CENTURI is also providing for off-campus participants only a zoom link to attend the seminar: https://us02web.zoom.us/j/85941690095?pwd=Nm5NVGhESGlUbG1FMnZ2dU5vSlkxUT09

Meeting ID: 859 4169 0095
Secret Code: 002024

Title: Slimming down through frustration

Abstract:

Self-assembly is key to living cells, where it brings well-adjusted

parts together into functional biological structures. In rarer,

pathological cases, ill-fitting proteins also aggregate and form fibers

involved in Alzheimer’s and other diseases. While functional

self-assembly is widely studied, the physical principles governing

ill-fitting self-assembly remain largely unknown.

 

 

Our current understanding of self-assembly revolves around examples

involving simple, relatively symmetrical particles. We instead strive to

consider the opposite limit of very complex, ill-fitting particles,

whose aggregation generates geometrical frustration. To escape this

frustration, our early theoretical and experimental results suggest that

they tend to form fibrous aggregates reminiscent of those formed by

proteins in disease. According to this putative “dimensional reduction”

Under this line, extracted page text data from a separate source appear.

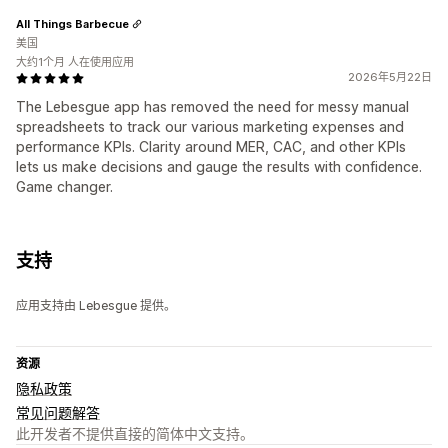
All Things Barbecue
美国
大约1个月 人在使用应用
2026年5月22日
The Lebesgue app has removed the need for messy manual
spreadsheets to track our various marketing expenses and
performance KPIs. Clarity around MER, CAC, and other KPIs
lets us make decisions and gauge the results with confidence.
Game changer.
支持
应用支持由 Lebesgue 提供。
资源
隐私政策
常见问题解答
此开发者不提供直接的简体中文支持。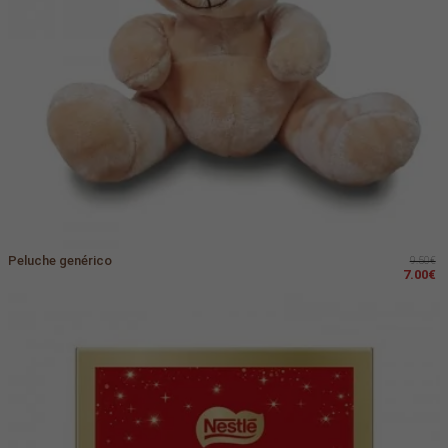
Peluche genérico
9.50€
7.00€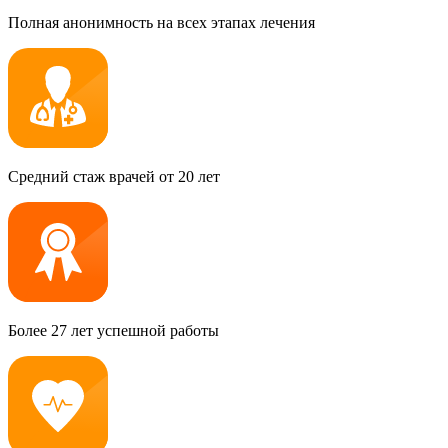
Полная анонимность на всех этапах лечения
Средний стаж врачей от 20 лет
Более 27 лет успешной работы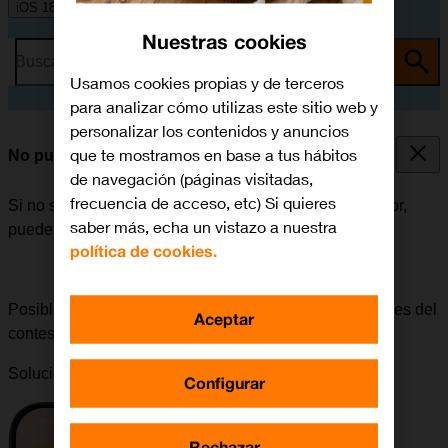
iOS 18
Nuestras cookies
Busca por problema o tema
Usamos cookies propias y de terceros
para analizar cómo utilizas este sitio web y
personalizar los contenidos y anuncios
que te mostramos en base a tus hábitos
No puedo escuchar los mensajes del contestador
de navegación (páginas visitadas,
frecuencia de acceso, etc) Si quieres
Si no se pueden escuchar los mensajes del contestador,
saber más, echa un vistazo a nuestra
puede haber varias causas posibles al problema.
política de cookies.
Posible causa 1 de 4:
Para poder escuchar los mensajes del
Aceptar
contestador, es necesario seleccionar sus ajustes.
Solución:
Cómo configurar el contestador
.
Configurar
Rechazar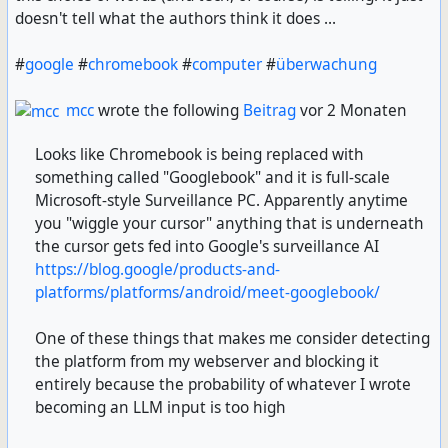
This will take a looong time, and that's why I have the
doesn't tell what the authors think it does ...
command write its output to "removal.log", so you can
check what's happening.
#
google
#
chromebook
#
computer
#
überwachung
Every successful removal prints this result:
mcc
wrote the following
Beitrag
vor 2 Monaten
{"id_server_unbind_result":"success"}
So once no new entries like that are being added to
Looks like Chromebook is being replaced with
the log file, you're done and should be left with only
something called "Googlebook" and it is full-scale
your admin account(s).
Microsoft-style Surveillance PC. Apparently anytime
you "wiggle your cursor" anything that is underneath
Give it a few days for the rest of the Matrix universe to
the cursor gets fed into Google's surveillance AI
pick these removals up, say a week, and then you can
https://blog.google/products-and-
junk your server.
platforms/platforms/android/meet-googlebook/
#
Matrix
#
curl
#
API
One of these things that makes me consider detecting
the platform from my webserver and blocking it
entirely because the probability of whatever I wrote
becoming an LLM input is too high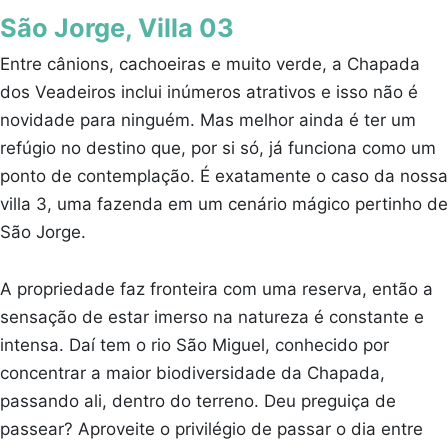
São Jorge, Villa 03
Entre cânions, cachoeiras e muito verde, a Chapada
dos Veadeiros inclui inúmeros atrativos e isso não é
novidade para ninguém. Mas melhor ainda é ter um
refúgio no destino que, por si só, já funciona como um
ponto de contemplação. É exatamente o caso da nossa
villa 3, uma fazenda em um cenário mágico pertinho de
São Jorge.
A propriedade faz fronteira com uma reserva, então a
sensação de estar imerso na natureza é constante e
intensa. Daí tem o rio São Miguel, conhecido por
concentrar a maior biodiversidade da Chapada,
passando ali, dentro do terreno. Deu preguiça de
passear? Aproveite o privilégio de passar o dia entre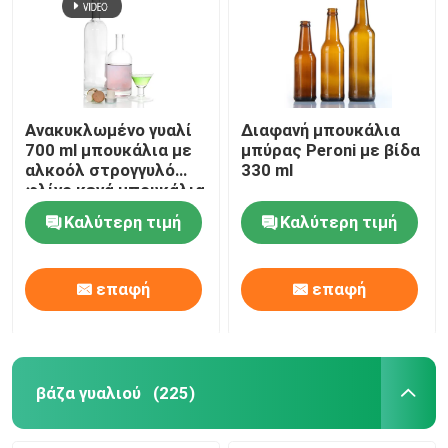
Ανακυκλωμένο γυαλί
Διαφανή μπουκάλια
700 ml μπουκάλια με
μπύρας Peroni με βίδα
αλκοόλ στρογγυλό
330 ml
φλίνο κενά μπουκάλια
με αλκοόλ
Καλύτερη τιμή
Καλύτερη τιμή
επαφή
επαφή
βάζα γυαλιού
(225)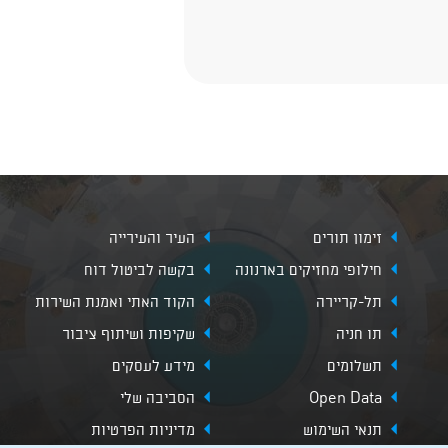
זימון תורים
העיר והעירייה
חילופי מחזיקים בארנונה
בקשה לביטול דוח
תל-קריירה
הקוד האתי ואמנת השירות
תו חניה
שקיפות ושיתוף ציבור
תשלומים
מידע לעסקים
Open Data
הסביבה שלי
תנאי השימוש
מדיניות הפרטיות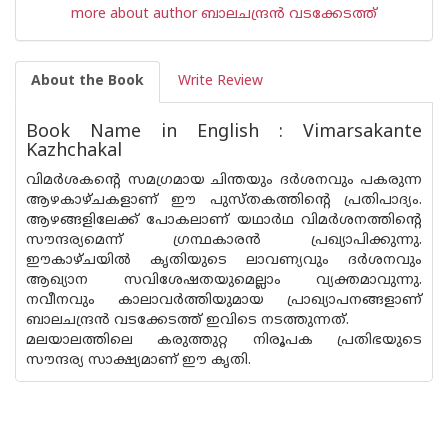
more about author ബാലചന്ദ്രന്‍‌ വടക്കേടത്ത്
About the Book
Write Review
Book Name in English : Vimarsakante
Kazhchakal
വിമര്‍ശകന്റെ സമഗ്രമായ ചിന്തയും ദര്‍ശനവും പകരുന്ന
ആഴകാഴ്ചകളാണ് ഈ പുസ്തകത്തിന്റെ പ്രതിപാദ്യം.
ആഴങ്ങളിലേക്ക് പോകലാണ് യഥാര്‍ഥ വിമര്‍ശനത്തിന്റെ
സൗന്ദര്യമെന്ന് ഗ്രന്ഥകാര‌ന്‍ പ്രഖ്യാപിക്കുന്നു.
ഈകാഴ്ചയില്‍ കൃതിയുടെ ലാവണ്യവും ദര്‍ശനവും
ആഖ്യാന സവിശേഷതയുമെല്ലാം വ്യക്തമാവുന്നു.
നവീനവും കാലാവര്‍ത്തിയുമായ പ്രാഖ്യാപനങ്ങളാണ്
ബാലചന്ദ്ര‌ന്‍ വടക്കേടത്ത് ഇവിടെ നടത്തുന്നത്.
മലയാലത്തിലെ കരുത്തുറ്റ നിരൂപക പ്രതിഭയുടെ
സൗന്ദര്യ സാക്ഷ്യമാണ് ഈ കൃതി.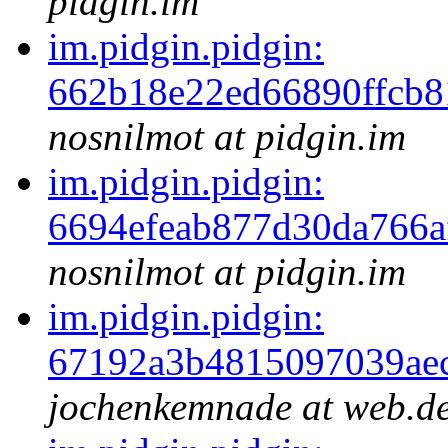
pidgin.im
im.pidgin.pidgin:
662b18e22ed66890ffcb
nosnilmot at pidgin.im
im.pidgin.pidgin:
6694efeab877d30da766a
nosnilmot at pidgin.im
im.pidgin.pidgin:
67192a3b4815097039ae
jochenkemnade at web.d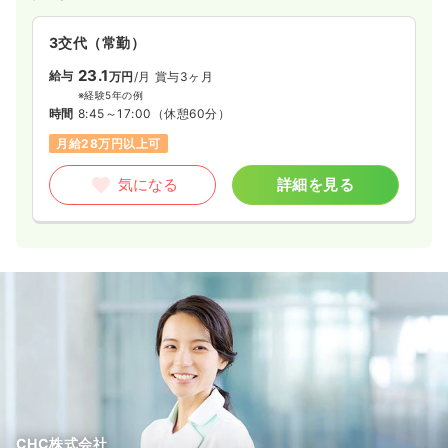
3交代（常勤）
23.1
給与
万円
/月
賞与3ヶ月
※経験5年の例
時間
8:45～17:00
（休憩60分）
月給28万円以上可
気になる
詳細を見る
CHC株式会社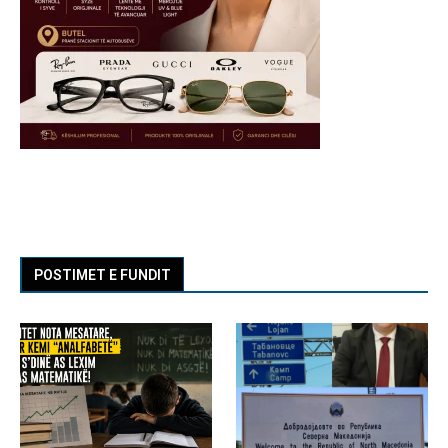
POSTIMET E FUNDIT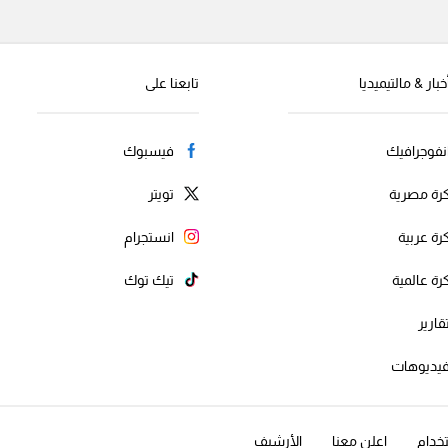
خبار & مالتيميديا
تابعنا على
نفوجرافيك
فيسبوك
رة مصرية
تويتر
رة عربية
انستجرام
رة عالمية
تيك توك
قارير
يديوهات
خدام
اعلن معنا
الأرشيف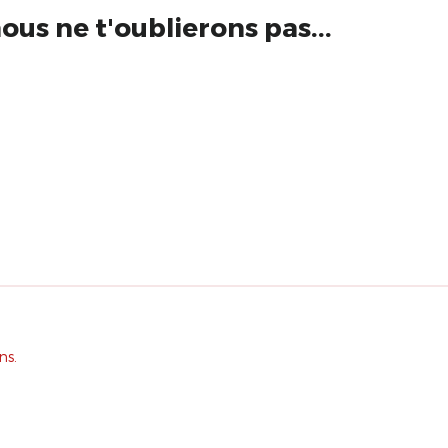
nous ne t'oublierons pas...
ns.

principle, collections of complex particles generically behave

differently than collections of simple ones. Indeed, while increasing

the attractive interactions in the latter typically induces a transition

from a dilute (gas-like) phase to a dense (liquid or solid) phase, we

propose that the former should generically present an additional,

intermediate regime where fibers (or planes) form.

 

 

We use theoretical tools based on elasticity theory and statistical

mechanics to investigate the effects of geometrical frustration on

self-assembly to establish how widespread universal dimensional

reduction actually is. Our framework opens the way for ongoing

experiments where we probe colloidal and protein self-assembly using

high-resolution 3D printing and X-ray scattering.

 

 

Our work reveal new organizational principles for matter, possibly as

broadly applicable as the very concept of crystallization. This

fundamental advance in our understanding of complex, protein-like object

could have implications for our understanding of biology and disease,

and may also provide guidelines for engineering objects at the nano- and

microscale, as well as lead to a better mastery of processes involved in

drug manufacturing and protein crystallography.